Bien. Pues, una de estas tres cosas hizo, ayer, El País. No sé si para rellenar páginas, para hacer un favor a cambio de información o para echarle una mano a un amigo. Creo que esto último, pero lo cierto fue que el que fuera ‘el diario independiente de la mañana’, sacó un tema recurrente. El árbol de El Olvidable. Casi el título de una película del oeste. Los escandalosos 104.000 euros que se gastó el Ayuntamiento de Pozuelo en el árbol era un título llamativo. Y, encima, el dichoso árbol se está secando. Venga morbo. No se puede ser más cutre ni más casposo. Pero no me extraña nada de un periódico como el actual El País. Si no fuese por el PP ya tendría fecha de caducidad. En cualquier caso, hablaba de 2007. Cuando ya se sabía que venía la crisis y Zapatero la negaba.
¿Y para qué ha sacado El País el tema del árbol de El Olvidable? Sin duda, para echarle una mano a alguien del PSOE de Pozuelo de Alarcón. Por ahora, no sé quién es. Ya averiguaré de quién se trata. Aunque debe estar cerca de la señora Eva Izquierdo por lo que lo ha defendido en Twitter. Extraño proceder. Pero aún no tengo confirmada mi sospecha.
El Quercus Palustris del Parque de las Cárcavas es algo del pasado. Incluso, se denunció ante los tribunales y se archivó porque no hubo forma de encausarlo. Es así. Las dudas solapadas sobre la justicia sobran.
Pero no quiero hablar del dichoso árbol. Es caso cerrado, judicial y políticamente. Quiero hablar de la Agrupación Socialista de Pozuelo, si es que existe aún.
Y quiero hacerlo para criticar que se tenga que valer de una noticia de 2007 para hablar de Pozuelo. Eso sí que me parece grave. Cuando todos los partidos del arco plenario de Pozuelo están pensando en el futuro de este pueblo, el PSOE mira al pasado. Cuando todos los partidos extraparlamentarios de Pozuelo que aspiran a tener representación en el Ayuntamiento, tras las elecciones, y buscan presentar una idea novedosa de futuro, el PSOE se acuerda de lo olvidable. Cuando se debate saltar o no, políticamente, en busca del prestigio, el PSOE recula. No quiere. No tiene una sola idea y teme quedarse fuera del Ayuntamiento. Tiene miedo a que el propio partido desaparezca en Pozuelo y se refugia en temas de hace 7 años para reafirmar su existencia. Es un erial ideológico. No sabe, ideológicamente, ni siquiera donde está y se agarra el pasado. No tiene donde mirarse porque el propio PSOE nacional está vacío. No me extraña que algunos de sus miembros se giren hacia el neocomunismo de Podemos.

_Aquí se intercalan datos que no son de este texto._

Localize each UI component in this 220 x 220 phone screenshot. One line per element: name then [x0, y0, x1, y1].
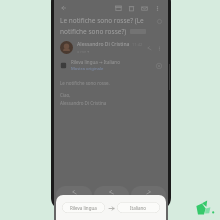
- button[interactable]: Delete: [125, 2, 138, 15]
- staticText: Le notifiche sono rosse.: [60, 80, 110, 86]
- button[interactable]: Back: [58, 2, 70, 14]
- button[interactable]: Mark as unread: [138, 2, 151, 15]
- button[interactable]: More options: [151, 2, 164, 15]
- staticText: Italiano: [130, 205, 147, 211]
- staticText: a me ▾: [77, 49, 90, 54]
- staticText: Le notifiche sono rosse? (Le: [60, 16, 144, 25]
- staticText: notifiche sono rosse?): [60, 27, 127, 36]
- staticText: Rileva lingua → Italiano: [71, 59, 120, 65]
- staticText: Alessandro Di Cristina: [77, 41, 130, 48]
- staticText: Alessandro Di Cristina: [60, 100, 107, 106]
- button[interactable]: Reply all: [94, 186, 129, 204]
- button[interactable]: Reply: [56, 186, 92, 204]
- button[interactable]: Italiano: [117, 202, 160, 213]
- staticText: 11:42: [132, 42, 143, 47]
- staticText: Ciao,: [60, 92, 71, 98]
- button[interactable]: Rileva lingua: [62, 202, 105, 213]
- button[interactable]: Archive: [112, 2, 125, 15]
- staticText: Mostra originale: [71, 66, 104, 72]
- staticText: Rileva lingua: [70, 205, 97, 211]
- button[interactable]: Close translation bar: [154, 61, 164, 71]
- button[interactable]: Forward: [131, 186, 166, 204]
- button[interactable]: Star: [154, 16, 164, 26]
- button[interactable]: Sender avatar: [60, 41, 73, 54]
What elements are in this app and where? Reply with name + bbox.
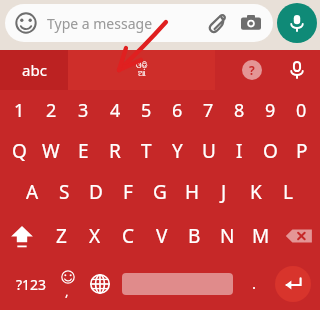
button[interactable]: Emoji [5,4,273,42]
staticText: 1 [14,98,25,123]
button[interactable]: 4 [99,90,131,130]
button[interactable]: Camera [241,13,261,33]
staticText: N [220,223,235,249]
button[interactable]: W [35,130,67,171]
staticText: U [202,138,216,164]
button[interactable]: Help [242,60,262,80]
button[interactable]: 9 [255,90,286,130]
button[interactable]: G [144,171,176,213]
button[interactable]: Q [3,130,35,171]
button[interactable]: E [67,130,99,171]
staticText: C [122,223,135,249]
staticText: 9 [265,98,276,123]
staticText: 8 [234,98,245,123]
staticText: J [221,179,227,205]
staticText: ?123 [16,275,47,294]
staticText: 2 [46,98,57,123]
button[interactable]: Y [162,130,193,171]
staticText: M [252,223,270,249]
button[interactable]: I [224,130,255,171]
button[interactable]: L [272,171,304,213]
button[interactable]: Shift [0,213,44,258]
button[interactable]: C [112,213,145,258]
button[interactable]: ଓଡ଼ି [68,50,215,90]
staticText: G [153,179,167,205]
button[interactable]: R [99,130,131,171]
staticText: D [89,179,103,205]
staticText: . [252,273,257,293]
staticText: ଓଡ଼ି [136,62,148,70]
staticText: , [65,282,69,300]
staticText: T [141,138,152,164]
staticText: O [263,138,278,164]
staticText: 5 [141,98,152,123]
staticText: K [250,179,262,205]
button[interactable]: V [145,213,178,258]
staticText: 7 [203,98,214,123]
staticText: F [123,179,133,205]
button[interactable]: Emoji [57,270,85,298]
button[interactable]: 0 [286,90,317,130]
staticText: abc [22,60,47,80]
staticText: 3 [78,98,89,123]
button[interactable]: 1 [3,90,35,130]
staticText: V [156,223,168,249]
button[interactable]: D [80,171,112,213]
button[interactable]: ?123 [8,272,54,296]
staticText: 6 [172,98,183,123]
staticText: E [78,138,89,164]
button[interactable]: U [193,130,224,171]
button[interactable]: Z [44,213,78,258]
button[interactable]: F [112,171,144,213]
button[interactable]: Voice message [277,3,317,43]
staticText: Type a message [47,14,153,33]
button[interactable]: . [243,272,265,294]
staticText: W [42,138,60,164]
staticText: B [188,223,201,249]
button[interactable]: P [286,130,317,171]
button[interactable]: B [178,213,211,258]
staticText: ଆ [138,70,146,78]
button[interactable]: Change language [88,272,112,296]
staticText: Q [12,138,27,164]
staticText: Z [56,223,67,249]
button[interactable]: K [240,171,272,213]
button[interactable]: S [48,171,80,213]
staticText: H [185,179,200,205]
staticText: R [109,138,121,164]
button[interactable]: Space [122,273,233,295]
staticText: 4 [110,98,121,123]
button[interactable]: 8 [224,90,255,130]
button[interactable]: J [208,171,240,213]
button[interactable]: abc [0,50,68,90]
button[interactable]: N [211,213,244,258]
button[interactable]: 6 [162,90,193,130]
button[interactable]: H [176,171,208,213]
button[interactable]: Voice input [286,59,308,81]
button[interactable]: X [78,213,112,258]
button[interactable]: 5 [131,90,162,130]
staticText: A [26,179,39,205]
button[interactable]: Attach [207,13,227,33]
staticText: 0 [296,98,307,123]
button[interactable]: 3 [67,90,99,130]
button[interactable]: Emoji [15,12,37,34]
button[interactable]: Backspace [277,213,320,258]
button[interactable]: Enter [275,266,311,302]
button[interactable]: 2 [35,90,67,130]
button[interactable]: 7 [193,90,224,130]
button[interactable]: O [255,130,286,171]
staticText: P [296,138,308,164]
button[interactable]: A [16,171,48,213]
staticText: I [236,138,243,164]
staticText: S [59,179,70,205]
staticText: ? [249,62,255,78]
staticText: X [89,223,101,249]
button[interactable]: T [131,130,162,171]
staticText: Y [172,138,183,164]
staticText: L [283,179,293,205]
button[interactable]: M [244,213,277,258]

Acordarse ahora del árbol de El Olvidable, por mucho que aparezca en El País para darle actualidad, es mostrar una pobreza intelectual y política asombrosa.
Me ha llamado la atención que Alberto Sotillos, que escribe un tuit cada 97 segundos, no lo mencionase siquiera. Sin duda, Alberto solo vive en Pozuelo. No le interesa la política socialista de Pozuelo. Le interesaba más la caída de prestigio de Pedro Sánchez y, consecuentemente, del PSOE en el programa Sálvame de Tele5. Salir del Pensamiento Alicia para caer en lo más cutre de la televisión de este país es salir de guatemala y caer en guatepeor. No me extraña que Sotillos ande cabreado.
Por cierto, el Parque de las Cárcavas es precioso. Y ya va siendo hora que se diga. Y debe usarse más por el Gobierno del Ayuntamiento.
Y es cierto que hay un árbol enfermo en el centro pero no hay que rasgarse las vestiduras por ello. Y si se cae no lastimará a nadie. Además, es bueno que siga allí para recordarnos que no todo vale ni puede valer.
Algo así como lo que los esclavos le decían a los generales victoriosos cuando entraban en Roma: ‘Recuerda que eres mortal’.